- _TASK STATEMENT_
Nothing but the records themselves, exactly as written, should appear in the reply; leave out the pictures.

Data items
★ ★ ★ ★ ★

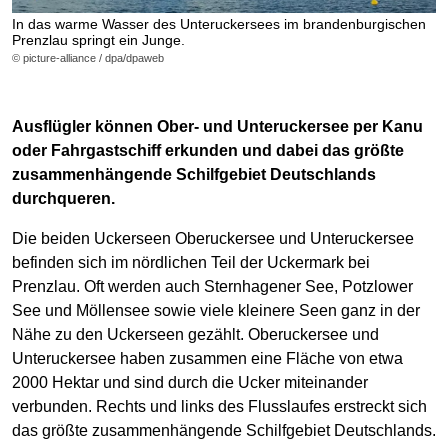
In das warme Wasser des Unteruckersees im brandenburgischen
Prenzlau springt ein Junge.
© picture-alliance / dpa/dpaweb
Ausflügler können Ober- und Unteruckersee per Kanu
oder Fahrgastschiff erkunden und dabei das größte
zusammenhängende Schilfgebiet Deutschlands
durchqueren.
Die beiden Uckerseen Oberuckersee und Unteruckersee
befinden sich im nördlichen Teil der Uckermark bei
Prenzlau. Oft werden auch Sternhagener See, Potzlower
See und Möllensee sowie viele kleinere Seen ganz in der
Nähe zu den Uckerseen gezählt. Oberuckersee und
Unteruckersee haben zusammen eine Fläche von etwa
2000 Hektar und sind durch die Ucker miteinander
verbunden. Rechts und links des Flusslaufes erstreckt sich
das größte zusammenhängende Schilfgebiet Deutschlands.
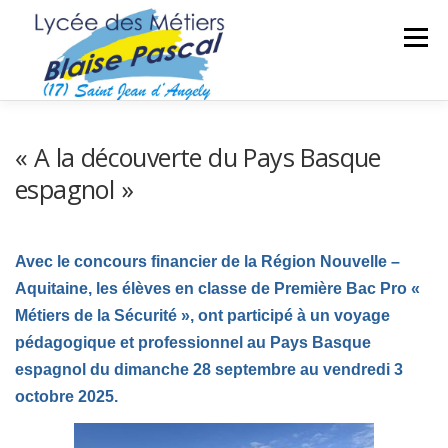
Aller
au
Menu
contenu
SÉCURITÉ DES BIENS ET DES PERSONNES
« A la découverte du Pays Basque
espagnol »
MAINTENANCE DES MATÉRIELS
TRAVAUX PUBLICS
Avec le concours financier de la Région Nouvelle –
SECTEUR SPORTIF
FORMATIONS ADULTES
Aquitaine, les élèves en classe de Première Bac Pro «
Métiers de la Sécurité », ont participé à un voyage
pédagogique et professionnel au Pays Basque
espagnol du dimanche 28 septembre au vendredi 3
octobre 2025.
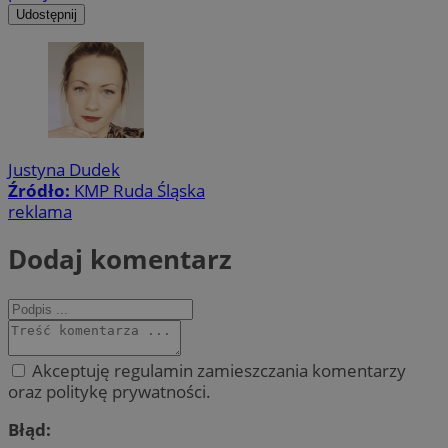
Udostępnij
Justyna Dudek
Źródło:
KMP Ruda Śląska
reklama
Dodaj komentarz
Akceptuję regulamin zamieszczania komentarzy
oraz politykę prywatności.
Błąd:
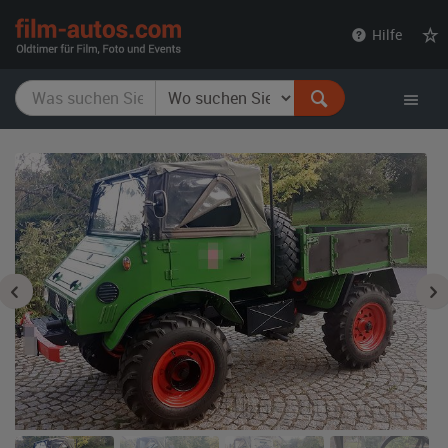
film-
Hilfe
autos.com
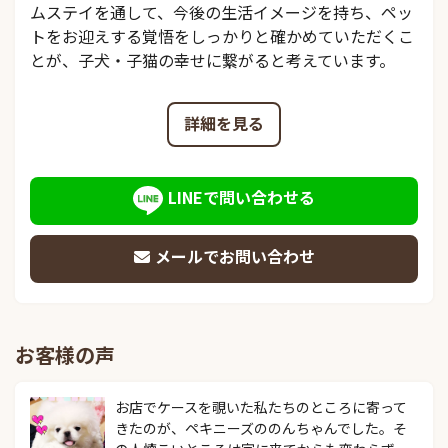
ムステイを通して、今後の生活イメージを持ち、ペッ
トをお迎えする覚悟をしっかりと確かめていただくこ
とが、子犬・子猫の幸せに繋がると考えています。
詳細を見る
LINEで問い合わせる
メールでお問い合わせ
お客様の声
お店でケースを覗いた私たちのところに寄って
きたのが、ペキニーズののんちゃんでした。そ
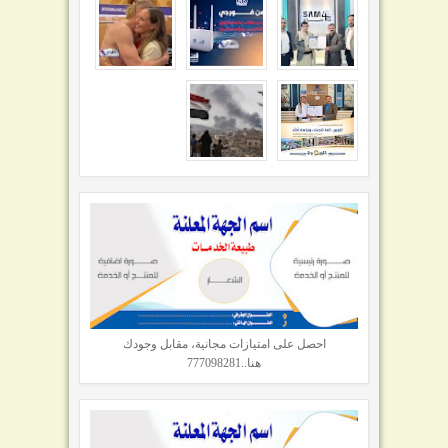
احصل على امتيازات مجانية، مقابل وجودك
هنا..777098281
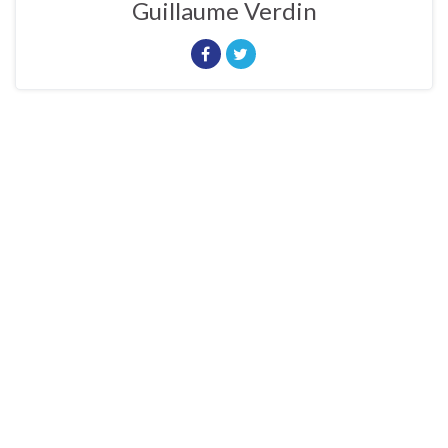
Guillaume Verdin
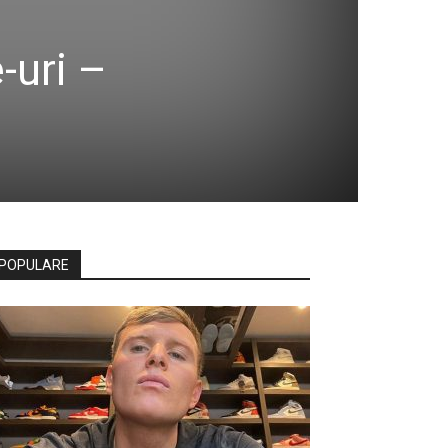
e-uri –
POPULARE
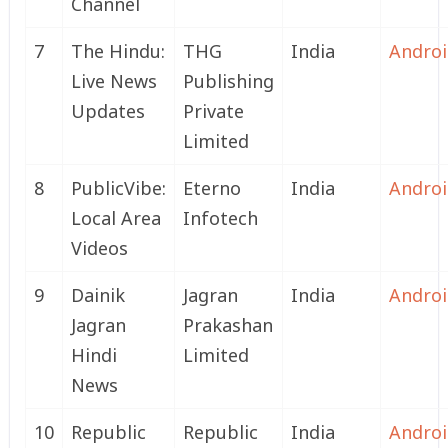
Channel
7
The Hindu:
THG
India
Andro
Live News
Publishing
Updates
Private
Limited
8
PublicVibe:
Eterno
India
Andro
Local Area
Infotech
Videos
9
Dainik
Jagran
India
Andro
Jagran
Prakashan
Hindi
Limited
News
10
Republic
Republic
India
Andro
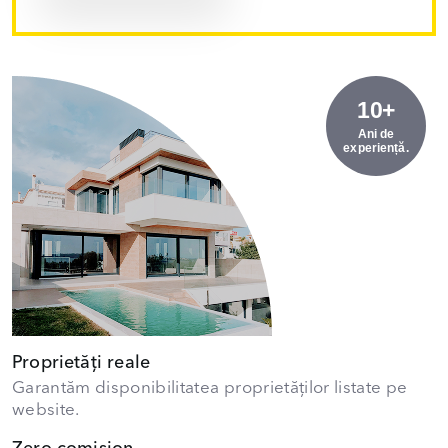
10+
Ani de
experiență.
Proprietăți reale
Garantăm disponibilitatea proprietăților listate pe
website.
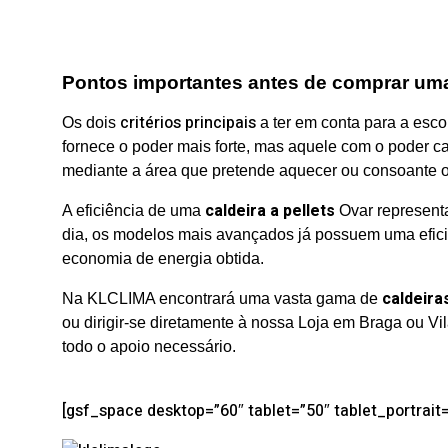
Pontos importantes antes de comprar uma 
critérios principais
Os dois
a ter em conta para a esco
fornece o poder mais forte, mas aquele com o poder ca
mediante a área que pretende aquecer ou consoante o 
caldeira a pellets
A eficiência de uma
Ovar representa
dia, os modelos mais avançados já possuem uma eficiê
economia de energia obtida.
caldeiras
Na KLCLIMA encontrará uma vasta gama de
ou dirigir-se diretamente à nossa Loja em Braga ou V
todo o apoio necessário.
[gsf_space desktop=”60″ tablet=”50″ tablet_portrai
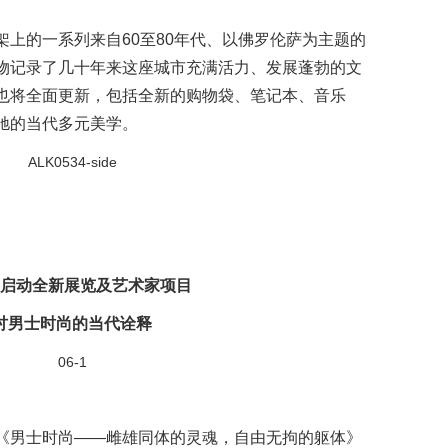
上的一系列来自60至80年代、以佛罗伦萨为主题的
物记录了几十年来这座城市充满活力、发展蓬勃的文
也将全面更新，包括全新的购物袋、笔记本、音乐
驰的当代多元美学。
启动全新展览及艺术家项目
讨男士时尚的当代诠释
《男士时尚——雌雄同体的灵魂，自由无拘的躯体》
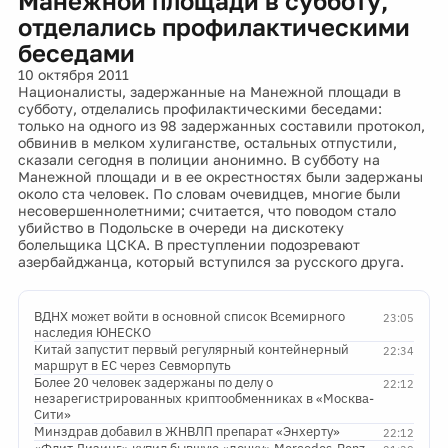
Манежной площади в субботу,
отделались профилактическими
беседами
10 октября 2011
Националисты, задержанные на Манежной площади в
субботу, отделались профилактическими беседами:
только на одного из 98 задержанных составили протокол,
обвинив в мелком хулиганстве, остальных отпустили,
сказали сегодня в полиции анонимно. В субботу на
Манежной площади и в ее окрестностях были задержаны
около ста человек. По словам очевидцев, многие были
несовершеннолетними; считается, что поводом стало
убийство в Подольске в очереди на дискотеку
болельщика ЦСКА. В преступлении подозревают
азербайджанца, который вступился за русского друга.
ВДНХ может войти в основной список Всемирного
23:05
наследия ЮНЕСКО
Китай запустит первый регулярный контейнерный
22:34
маршрут в ЕС через Севморпуть
Более 20 человек задержаны по делу о
22:12
незарегистрированных криптообменниках в «Москва-
Сити»
Минздрав добавил в ЖНВЛП препарат «Энхерту»
22:12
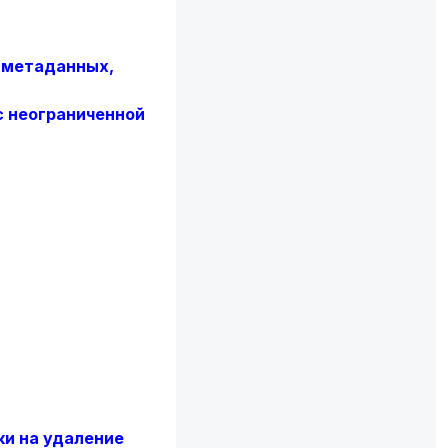
 метаданных,
с неограниченной
ки на удаление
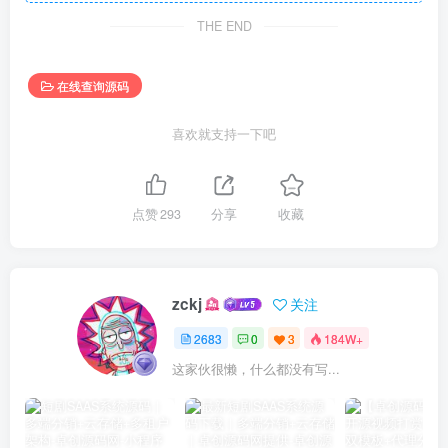
THE END
在线查询源码
喜欢就支持一下吧
点赞
293
分享
收藏
zckj
关注
2683
0
3
184W+
这家伙很懒，什么都没有写...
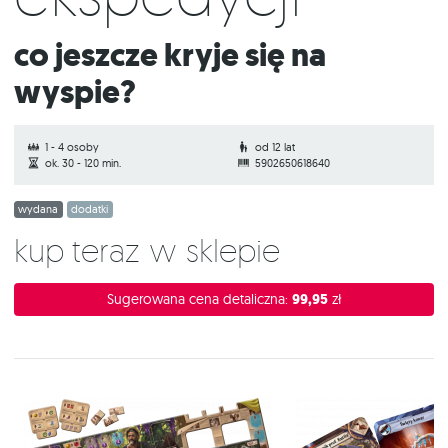
Co jeszcze kryje się na
wyspie?
1 - 4 osoby
od 12 lat
ok. 30 - 120 min.
5902650618640
wydana
dodatki
Kup teraz w sklepie
Sugerowana cena detaliczna:
99,95
zł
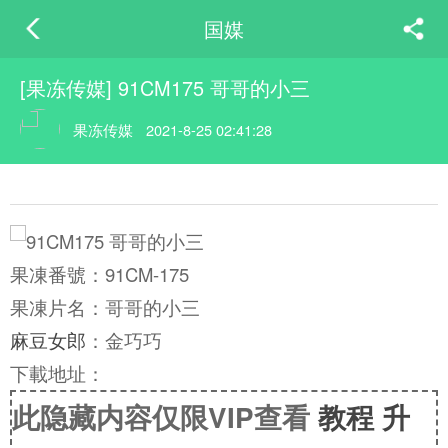
国媒
[果冻传媒] 91CM175 哥哥的小三
果冻传媒
2021-8-25 02:41:28
果凍番號：91CM-175
果凍片名：哥哥的小三
麻豆女郎
：金巧巧
下載地址：
此隐藏内容仅限VIP查看
教程
升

★ ★ ★ ★ ★

- _EXERCISE ANSWER_
In das warme Wasser des Unteruckersees im brandenburgischen
Prenzlau springt ein Junge.
© picture-alliance / dpa/dpaweb
Ausflügler können Ober- und Unteruckersee per Kanu
oder Fahrgastschiff erkunden und dabei das größte
zusammenhängende Schilfgebiet Deutschlands
durchqueren.
Die beiden Uckerseen Oberuckersee und Unteruckersee
befinden sich im nördlichen Teil der Uckermark bei
Prenzlau. Oft werden auch Sternhagener See, Potzlower
See und Möllensee sowie viele kleinere Seen ganz in der
Nähe zu den Uckerseen gezählt. Oberuckersee und
Unteruckersee haben zusammen eine Fläche von etwa
2000 Hektar und sind durch die Ucker miteinander
verbunden. Rechts und links des Flusslaufes erstreckt sich
das größte zusammenhängende Schilfgebiet Deutschlands.
Aller
au
Menu
contenu
SÉCURITÉ DES BIENS ET DES PERSONNES
« A la découverte du Pays Basque
espagnol »
MAINTENANCE DES MATÉRIELS
TRAVAUX PUBLICS
Avec le concours financier de la Région Nouvelle –
SECTEUR SPORTIF
FORMATIONS ADULTES
Aquitaine, les élèves en classe de Première Bac Pro «
Métiers de la Sécurité », ont participé à un voyage
pédagogique et professionnel au Pays Basque
espagnol du dimanche 28 septembre au vendredi 3
octobre 2025.
Udostępnij
Justyna Dudek
Źródło:
KMP Ruda Śląska
reklama
Dodaj komentarz
Akceptuję regulamin zamieszczania komentarzy
oraz politykę prywatności.
Błąd:
film-
Hilfe
autos.com
ムステイを通して、今後の生活イメージを持ち、ペッ
トをお迎えする覚悟をしっかりと確かめていただくこ
とが、子犬・子猫の幸せに繋がると考えています。
詳細を見る
LINEで問い合わせる
メールでお問い合わせ
お客様の声
お店でケースを覗いた私たちのところに寄って
きたのが、ペキニーズののんちゃんでした。そ
احصل على امتيازات مجانية، مقابل وجودك
هنا..777098281
Guillaume Verdin
e-uri –
POPULARE
Channel
7
The Hindu:
THG
India
Andro
Live News
Publishing
Updates
Private
Limited
8
PublicVibe:
Eterno
India
Andro
Local Area
Infotech
Videos
9
Dainik
Jagran
India
Andro
Jagran
Prakashan
Hindi
Limited
News
10
Republic
Republic
India
Andro
10+
Ani de
experiență.
Proprietăți reale
Garantăm disponibilitatea proprietăților listate pe
website.
Pontos importantes antes de comprar uma 
critérios principais
Os dois
a ter em conta para a esco
fornece o poder mais forte, mas aquele com o poder ca
mediante a área que pretende aquecer ou consoante o 
caldeira a pellets
A eficiência de uma
Ovar representa
dia, os modelos mais avançados já possuem uma eficiê
economia de energia obtida.
caldeiras
Na KLCLIMA encontrará uma vasta gama de
ou dirigir-se diretamente à nossa Loja em Braga ou V
todo o apoio necessário.
[gsf_space desktop=”60″ tablet=”50″ tablet_portrai
上的一系列来自60至80年代、以佛罗伦萨为主题的
物记录了几十年来这座城市充满活力、发展蓬勃的文
也将全面更新，包括全新的购物袋、笔记本、音乐
驰的当代多元美学。
启动全新展览及艺术家项目
讨男士时尚的当代诠释
《男士时尚——雌雄同体的灵魂，自由无拘的躯体》
Манежной площади в субботу,
отделались профилактическими
беседами
10 октября 2011
Националисты, задержанные на Манежной площади в
субботу, отделались профилактическими беседами:
только на одного из 98 задержанных составили протокол,
обвинив в мелком хулиганстве, остальных отпустили,
сказали сегодня в полиции анонимно. В субботу на
Манежной площади и в ее окрестностях были задержаны
около ста человек. По словам очевидцев, многие были
несовершеннолетними; считается, что поводом стало
убийство в Подольске в очереди на дискотеку
болельщика ЦСКА. В преступлении подозревают
азербайджанца, который вступился за русского друга.
ВДНХ может войти в основной список Всемирного
23:05
наследия ЮНЕСКО
Китай запустит первый регулярный контейнерный
22:34
маршрут в ЕС через Севморпуть
Более 20 человек задержаны по делу о
22:12
незарегистрированных криптообменниках в «Москва-
Сити»
Минздрав добавил в ЖНВЛП препарат «Энхерту»
22:12
 метаданных,
с неограниченной
ки на удаление
THE END
在线查询源码
喜欢就支持一下吧
点赞
293
分享
收藏
zckj
关注
2683
0
3
184W+
这家伙很懒，什么都没有写...
Co jeszcze kryje się na
wyspie?
1 - 4 osoby
od 12 lat
ok. 30 - 120 min.
5902650618640
wydana
dodatki
Kup teraz w sklepie
Sugerowana cena detaliczna:
99,95
zł
国媒
[果冻传媒] 91CM175 哥哥的小三
果冻传媒
2021-8-25 02:41:28
果凍番號：91CM-175
果凍片名：哥哥的小三
麻豆女郎
：金巧巧
下載地址：
此隐藏内容仅限VIP查看
教程
升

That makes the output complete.